Paris, Londres, Bruxelles, Washington, Tokyo n’ont pas débloqué la moindre somme
Les quatre grands pays émergents ont envoyé un signal fort de bonne volonté, en promettant de soumettre leurs engagements cette semaine aux Nations Unies. Jairam Ramesh, Ministre de l’Environnement de l’Inde, avec le Brésil, la Chine, et l’Afrique du Sud, a toutefois précisé qu’ils attendaient en échange que les pays riches respectent la promesse faite à Copenhague de verser dès cette année 10 milliards de dollars (environ 7,1 milliards d’euros) d’aides aux pays les plus pauvres (Afrique et petits Etats insulaires) pour les aider à s’adapter au réchauffement climatique.

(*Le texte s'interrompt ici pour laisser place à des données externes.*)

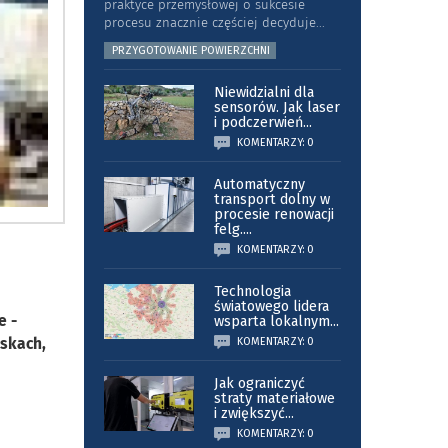
praktyce przemysłowej o sukcesie
procesu znacznie częściej decyduje
...
PRZYGOTOWANIE POWIERZCHNI
Niewidzialni dla
sensorów. Jak laser
i podczerwień
...
KOMENTARZY: 0
Automatyczny
transport dolny w
procesie renowacji
felg.
...
KOMENTARZY: 0
Technologia
światowego lidera
e -
wsparta lokalnym
...
iskach,
KOMENTARZY: 0
Jak ograniczyć
straty materiałowe
i zwiększyć
...
KOMENTARZY: 0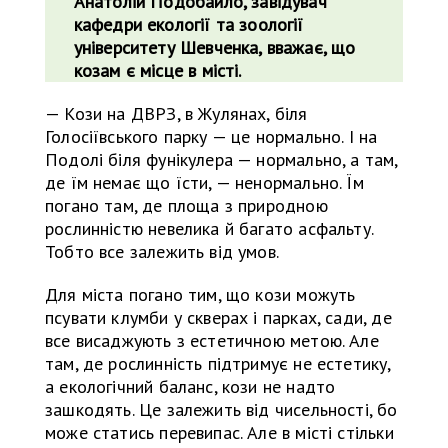
Анатолій Подобайло, завідувач
кафедри екології та зоології
університету Шевченка, вважає, що
козам є місце в місті.
— Кози на ДВРЗ, в Жулянах, біля
Голосіївського парку — це нормально. І на
Подолі біля фунікулера — нормально, а там,
де їм немає що їсти, — ненормально. Їм
погано там, де площа з природною
рослинністю невелика й багато асфальту.
Тобто все залежить від умов.
Для міста погано тим, що кози можуть
псувати клумби у скверах і парках, сади, де
все висаджують з естетичною метою. Але
там, де рослинність підтримує не естетику,
а екологічний баланс, кози не надто
зашкодять. Це залежить від чисельності, бо
може статись перевипас. Але в місті стільки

Actuellement, ni Paris, ni Londres, ni Bruxelles, ni Washington, ni Tokyo n’ont débloqué la moindre somme. « La preuve de leurs engagements résident dans ces 10 milliards promis, sinon on en déduira que les pays développés ne sont pas sérieux sur le sujet climatique », a tranché Jairam Ramesh.
Les premiers versements aux pays les moins avancés
Les premiers versements devraient aller aux pays les moins développés, y compris les petits Etats insulaires et des pays d’Afrique, a estimé le chef chinois des Négociations climatiques, Xie Zhenhua, à l’issue de la réunion de New Delhi.
Ils comptent soumettre leurs projets pour combattre le changement climatique dans la semaine aux Nations Unies. Les pays pauvres avaient promis lors de la Conférence de Copenhague de présenter des actions volontaires d’ici au 31 janvier, date butoir repoussée.
Le groupe de New Delhi a estimé que le versement de cet argent constituerait la preuve de l’engagement des pays riches sur ce dossier. Les Quatre ont évoqué la possibilité de créer leur propre fonds de soutien.
Rappelons que le Sommet qui a réuni 193 Etats à Copenhague (Danemark) et qui s’est achevé le 19 décembre dernier par l’adoption, à l’arraché, d’un texte destiné à lutter contre le réchauffement climatique comporte un volet sur l’aide financière versée par les pays riches aux pays pauvres. En effet, les pays riches vont verser aux pays pauvres 10 milliards de dollars par an jusqu’en 2012 afin de lutter contre le réchauffement climatique. Cela représente une somme dérisoire face aux 9.350 milliards de dollars injectés pour sauver les banques et le système capitaliste ou aux 6.000 milliards de dollars dépensés pour la guerre en Irak.
Une responsabilité historique des pays riches
Les pays riches ont une responsabilité historique face au réchauffement climatique. Ils représentent 20% de la population mondiale et 80% des émissions de gaz à effet de serre. Une des clés du succès de Copenhague est donc que les pays développés assument l’Histoire. « Les pays en voie de développement, les îles, l’Afrique, les Pays les moins avancés (PMA) sont frappés par le changement climatique. C’est pourquoi le fonds d’adaptation est très important ». Et les pays riches doivent également s’engager dans ce fonds, « ce n’est pas un acte de charité », ont souligné les représentants des pays émergents.